● **Exercise directions**
For the entries below, the expected answer is the line with "شوک به جام جهانی", the line with "bis 19:00 Uhr", and every line between them, exactly as written, and nothing more.

Stored entries:
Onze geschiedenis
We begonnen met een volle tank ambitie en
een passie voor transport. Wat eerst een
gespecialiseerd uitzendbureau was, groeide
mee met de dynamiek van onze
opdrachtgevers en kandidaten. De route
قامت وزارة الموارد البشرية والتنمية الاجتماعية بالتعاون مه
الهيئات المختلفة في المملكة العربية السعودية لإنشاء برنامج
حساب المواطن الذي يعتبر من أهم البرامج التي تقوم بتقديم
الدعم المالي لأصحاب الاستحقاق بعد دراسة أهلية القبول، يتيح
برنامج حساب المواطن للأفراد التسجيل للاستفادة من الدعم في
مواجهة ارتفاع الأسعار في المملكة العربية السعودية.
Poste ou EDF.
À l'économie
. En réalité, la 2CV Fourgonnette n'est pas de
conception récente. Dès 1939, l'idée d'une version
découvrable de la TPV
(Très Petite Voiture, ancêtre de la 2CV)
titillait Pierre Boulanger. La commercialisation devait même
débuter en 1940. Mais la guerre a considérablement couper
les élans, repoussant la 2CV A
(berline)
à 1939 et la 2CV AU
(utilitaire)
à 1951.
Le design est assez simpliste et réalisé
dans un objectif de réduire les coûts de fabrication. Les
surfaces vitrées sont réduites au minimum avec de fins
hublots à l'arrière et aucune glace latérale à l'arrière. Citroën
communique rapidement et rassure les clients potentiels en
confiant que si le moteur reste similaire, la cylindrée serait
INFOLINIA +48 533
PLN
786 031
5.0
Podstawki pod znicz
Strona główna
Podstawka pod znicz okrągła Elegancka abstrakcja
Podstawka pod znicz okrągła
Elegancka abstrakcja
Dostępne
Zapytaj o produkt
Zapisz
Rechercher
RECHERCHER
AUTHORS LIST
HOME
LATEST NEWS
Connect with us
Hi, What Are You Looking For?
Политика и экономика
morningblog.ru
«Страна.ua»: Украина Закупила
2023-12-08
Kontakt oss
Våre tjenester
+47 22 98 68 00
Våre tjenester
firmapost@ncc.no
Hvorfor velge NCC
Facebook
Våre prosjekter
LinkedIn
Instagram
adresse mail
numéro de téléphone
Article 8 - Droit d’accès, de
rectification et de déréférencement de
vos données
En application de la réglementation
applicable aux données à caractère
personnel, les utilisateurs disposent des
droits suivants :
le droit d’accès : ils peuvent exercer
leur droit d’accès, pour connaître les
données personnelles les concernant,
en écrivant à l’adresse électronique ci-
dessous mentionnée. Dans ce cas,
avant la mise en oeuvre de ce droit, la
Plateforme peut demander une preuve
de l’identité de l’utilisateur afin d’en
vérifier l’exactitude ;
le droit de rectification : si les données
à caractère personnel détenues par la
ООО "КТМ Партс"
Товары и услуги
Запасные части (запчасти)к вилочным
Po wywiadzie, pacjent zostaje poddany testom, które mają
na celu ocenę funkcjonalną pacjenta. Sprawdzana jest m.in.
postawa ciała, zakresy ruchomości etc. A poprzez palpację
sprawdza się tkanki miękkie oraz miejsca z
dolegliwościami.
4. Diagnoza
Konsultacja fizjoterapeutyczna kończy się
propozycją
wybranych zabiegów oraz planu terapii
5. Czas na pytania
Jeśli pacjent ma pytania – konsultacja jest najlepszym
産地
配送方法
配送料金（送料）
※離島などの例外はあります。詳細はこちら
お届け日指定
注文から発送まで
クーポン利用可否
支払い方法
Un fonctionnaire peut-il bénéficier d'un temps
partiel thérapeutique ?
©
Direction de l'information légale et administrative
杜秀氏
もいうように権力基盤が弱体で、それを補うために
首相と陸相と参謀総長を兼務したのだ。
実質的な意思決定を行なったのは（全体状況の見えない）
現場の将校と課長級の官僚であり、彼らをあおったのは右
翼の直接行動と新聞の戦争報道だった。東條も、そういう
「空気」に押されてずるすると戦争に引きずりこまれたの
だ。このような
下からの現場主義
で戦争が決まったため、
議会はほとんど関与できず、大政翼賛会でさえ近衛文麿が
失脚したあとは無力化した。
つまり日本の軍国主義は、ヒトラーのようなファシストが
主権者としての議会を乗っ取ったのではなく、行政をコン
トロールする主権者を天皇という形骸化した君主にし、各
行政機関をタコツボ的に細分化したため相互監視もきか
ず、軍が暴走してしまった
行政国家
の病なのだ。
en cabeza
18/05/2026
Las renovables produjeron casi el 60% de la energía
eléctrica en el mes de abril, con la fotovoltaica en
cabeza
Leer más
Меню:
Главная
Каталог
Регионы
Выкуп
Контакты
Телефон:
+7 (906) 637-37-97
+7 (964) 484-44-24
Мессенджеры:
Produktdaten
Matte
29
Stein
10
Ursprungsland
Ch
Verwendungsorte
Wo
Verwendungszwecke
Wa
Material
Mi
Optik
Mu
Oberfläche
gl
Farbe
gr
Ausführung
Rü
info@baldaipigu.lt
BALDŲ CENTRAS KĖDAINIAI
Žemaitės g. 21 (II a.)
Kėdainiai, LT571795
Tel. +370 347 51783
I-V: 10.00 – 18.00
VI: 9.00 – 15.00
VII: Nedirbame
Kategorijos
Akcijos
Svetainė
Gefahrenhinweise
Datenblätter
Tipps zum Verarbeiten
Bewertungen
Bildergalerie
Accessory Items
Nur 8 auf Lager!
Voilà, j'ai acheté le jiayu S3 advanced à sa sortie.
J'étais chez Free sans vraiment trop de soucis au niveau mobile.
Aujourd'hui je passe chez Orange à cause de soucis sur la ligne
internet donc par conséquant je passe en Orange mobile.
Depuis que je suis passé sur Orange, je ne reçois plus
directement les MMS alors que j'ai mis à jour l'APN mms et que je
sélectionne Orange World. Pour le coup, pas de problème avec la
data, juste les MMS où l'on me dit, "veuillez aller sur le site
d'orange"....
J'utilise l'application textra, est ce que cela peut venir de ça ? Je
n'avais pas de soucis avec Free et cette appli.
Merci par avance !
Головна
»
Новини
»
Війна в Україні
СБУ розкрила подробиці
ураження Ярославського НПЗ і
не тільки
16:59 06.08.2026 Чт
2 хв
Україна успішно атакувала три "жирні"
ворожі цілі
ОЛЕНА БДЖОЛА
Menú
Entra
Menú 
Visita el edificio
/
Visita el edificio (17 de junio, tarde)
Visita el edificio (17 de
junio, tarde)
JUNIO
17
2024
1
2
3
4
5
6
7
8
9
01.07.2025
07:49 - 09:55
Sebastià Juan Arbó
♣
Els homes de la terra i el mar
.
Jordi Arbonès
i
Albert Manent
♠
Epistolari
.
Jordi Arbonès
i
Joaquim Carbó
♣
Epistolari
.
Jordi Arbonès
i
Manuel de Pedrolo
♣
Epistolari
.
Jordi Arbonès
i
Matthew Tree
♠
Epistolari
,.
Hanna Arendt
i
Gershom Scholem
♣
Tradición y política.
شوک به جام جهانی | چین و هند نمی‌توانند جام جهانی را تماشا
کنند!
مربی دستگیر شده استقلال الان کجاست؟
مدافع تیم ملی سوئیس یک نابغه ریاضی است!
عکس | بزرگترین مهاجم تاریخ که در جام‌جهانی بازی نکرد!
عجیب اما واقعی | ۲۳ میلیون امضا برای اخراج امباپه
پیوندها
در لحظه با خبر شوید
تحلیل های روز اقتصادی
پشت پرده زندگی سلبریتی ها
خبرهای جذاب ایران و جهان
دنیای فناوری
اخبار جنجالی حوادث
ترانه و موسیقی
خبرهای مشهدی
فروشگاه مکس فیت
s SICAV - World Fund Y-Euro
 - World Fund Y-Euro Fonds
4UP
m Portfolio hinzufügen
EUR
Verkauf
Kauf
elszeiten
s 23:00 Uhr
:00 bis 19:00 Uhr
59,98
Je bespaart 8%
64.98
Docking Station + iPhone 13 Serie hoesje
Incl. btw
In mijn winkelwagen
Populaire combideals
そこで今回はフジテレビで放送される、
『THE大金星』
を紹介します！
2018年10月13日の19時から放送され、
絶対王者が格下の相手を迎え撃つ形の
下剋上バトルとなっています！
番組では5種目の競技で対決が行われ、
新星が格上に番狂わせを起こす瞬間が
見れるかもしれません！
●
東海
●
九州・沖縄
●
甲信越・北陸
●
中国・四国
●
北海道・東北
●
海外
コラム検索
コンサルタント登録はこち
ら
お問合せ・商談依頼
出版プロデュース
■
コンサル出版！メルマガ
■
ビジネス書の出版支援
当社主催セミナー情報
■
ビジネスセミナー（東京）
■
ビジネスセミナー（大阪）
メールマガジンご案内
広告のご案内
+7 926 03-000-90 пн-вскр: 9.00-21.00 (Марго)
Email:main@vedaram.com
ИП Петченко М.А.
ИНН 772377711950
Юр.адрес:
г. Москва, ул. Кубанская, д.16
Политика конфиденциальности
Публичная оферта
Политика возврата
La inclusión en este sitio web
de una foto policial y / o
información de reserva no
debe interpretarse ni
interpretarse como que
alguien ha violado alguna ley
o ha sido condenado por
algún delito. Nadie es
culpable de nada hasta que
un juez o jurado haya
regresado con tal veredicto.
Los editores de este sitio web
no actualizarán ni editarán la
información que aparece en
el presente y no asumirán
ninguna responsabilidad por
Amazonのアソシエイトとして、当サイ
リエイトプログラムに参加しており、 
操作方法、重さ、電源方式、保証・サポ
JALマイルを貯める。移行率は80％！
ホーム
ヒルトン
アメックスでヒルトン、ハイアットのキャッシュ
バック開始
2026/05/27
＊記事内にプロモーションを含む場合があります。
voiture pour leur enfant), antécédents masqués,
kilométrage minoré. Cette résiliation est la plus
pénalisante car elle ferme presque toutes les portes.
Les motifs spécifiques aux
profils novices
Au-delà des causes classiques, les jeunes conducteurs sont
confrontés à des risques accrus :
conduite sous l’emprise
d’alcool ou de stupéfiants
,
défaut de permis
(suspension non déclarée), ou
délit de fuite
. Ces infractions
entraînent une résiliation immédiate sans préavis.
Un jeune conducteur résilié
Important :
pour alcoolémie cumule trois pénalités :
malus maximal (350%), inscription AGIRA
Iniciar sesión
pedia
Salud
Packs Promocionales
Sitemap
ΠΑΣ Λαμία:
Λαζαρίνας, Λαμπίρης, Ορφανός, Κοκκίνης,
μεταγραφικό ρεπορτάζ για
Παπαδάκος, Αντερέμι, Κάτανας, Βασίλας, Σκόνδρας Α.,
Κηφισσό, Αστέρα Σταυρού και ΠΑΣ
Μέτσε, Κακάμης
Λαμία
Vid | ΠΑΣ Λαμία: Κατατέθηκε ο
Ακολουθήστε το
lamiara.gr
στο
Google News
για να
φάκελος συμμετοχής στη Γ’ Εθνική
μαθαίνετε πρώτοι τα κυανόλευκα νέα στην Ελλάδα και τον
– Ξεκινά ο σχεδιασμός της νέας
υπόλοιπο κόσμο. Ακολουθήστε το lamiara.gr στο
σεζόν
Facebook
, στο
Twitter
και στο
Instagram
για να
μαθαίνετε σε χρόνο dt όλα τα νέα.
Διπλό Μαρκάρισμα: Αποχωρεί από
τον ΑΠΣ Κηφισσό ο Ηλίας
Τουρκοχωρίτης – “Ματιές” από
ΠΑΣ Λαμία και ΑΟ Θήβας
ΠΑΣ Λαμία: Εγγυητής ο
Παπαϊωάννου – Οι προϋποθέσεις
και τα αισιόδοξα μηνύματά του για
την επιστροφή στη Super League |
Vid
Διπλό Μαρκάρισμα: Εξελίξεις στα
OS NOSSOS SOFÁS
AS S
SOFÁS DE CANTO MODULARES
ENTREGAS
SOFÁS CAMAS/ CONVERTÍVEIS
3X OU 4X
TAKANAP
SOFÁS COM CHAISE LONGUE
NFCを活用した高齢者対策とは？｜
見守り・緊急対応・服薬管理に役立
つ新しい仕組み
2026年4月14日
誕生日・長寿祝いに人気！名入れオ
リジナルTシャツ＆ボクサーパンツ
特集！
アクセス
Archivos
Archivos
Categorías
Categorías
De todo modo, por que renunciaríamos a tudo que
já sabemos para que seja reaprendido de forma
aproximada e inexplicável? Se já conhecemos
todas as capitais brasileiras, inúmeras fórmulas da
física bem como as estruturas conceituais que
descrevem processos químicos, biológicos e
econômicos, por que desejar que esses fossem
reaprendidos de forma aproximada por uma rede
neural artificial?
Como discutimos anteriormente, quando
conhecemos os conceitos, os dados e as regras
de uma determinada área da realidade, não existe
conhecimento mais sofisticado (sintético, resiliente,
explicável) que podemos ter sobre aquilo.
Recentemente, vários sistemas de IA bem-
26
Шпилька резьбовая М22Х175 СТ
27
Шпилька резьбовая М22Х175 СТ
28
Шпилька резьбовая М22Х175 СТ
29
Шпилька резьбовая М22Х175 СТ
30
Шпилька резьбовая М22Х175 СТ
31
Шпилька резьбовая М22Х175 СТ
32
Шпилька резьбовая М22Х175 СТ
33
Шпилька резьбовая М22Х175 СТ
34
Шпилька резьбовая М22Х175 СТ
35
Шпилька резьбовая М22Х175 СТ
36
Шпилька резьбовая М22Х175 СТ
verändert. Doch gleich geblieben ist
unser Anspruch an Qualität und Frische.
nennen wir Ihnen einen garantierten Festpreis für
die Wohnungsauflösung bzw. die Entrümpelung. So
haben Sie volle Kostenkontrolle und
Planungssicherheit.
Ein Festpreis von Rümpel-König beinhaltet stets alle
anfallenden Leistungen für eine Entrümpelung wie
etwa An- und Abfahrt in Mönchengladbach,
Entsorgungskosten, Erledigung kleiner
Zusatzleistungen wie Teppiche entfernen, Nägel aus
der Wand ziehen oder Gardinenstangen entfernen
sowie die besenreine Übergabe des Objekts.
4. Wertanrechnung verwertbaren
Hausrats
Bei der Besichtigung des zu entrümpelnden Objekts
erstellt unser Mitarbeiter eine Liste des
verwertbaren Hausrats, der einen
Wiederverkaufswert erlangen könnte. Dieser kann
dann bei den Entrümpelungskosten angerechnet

● **Response area**
شوک به جام جهانی | چین و هند نمی‌توانند جام جهانی را تماشا
کنند!
مربی دستگیر شده استقلال الان کجاست؟
مدافع تیم ملی سوئیس یک نابغه ریاضی است!
عکس | بزرگترین مهاجم تاریخ که در جام‌جهانی بازی نکرد!
عجیب اما واقعی | ۲۳ میلیون امضا برای اخراج امباپه
پیوندها
در لحظه با خبر شوید
تحلیل های روز اقتصادی
پشت پرده زندگی سلبریتی ها
خبرهای جذاب ایران و جهان
دنیای فناوری
اخبار جنجالی حوادث
ترانه و موسیقی
خبرهای مشهدی
فروشگاه مکس فیت
s SICAV - World Fund Y-Euro
 - World Fund Y-Euro Fonds
4UP
m Portfolio hinzufügen
EUR
Verkauf
Kauf
elszeiten
s 23:00 Uhr
:00 bis 19:00 Uhr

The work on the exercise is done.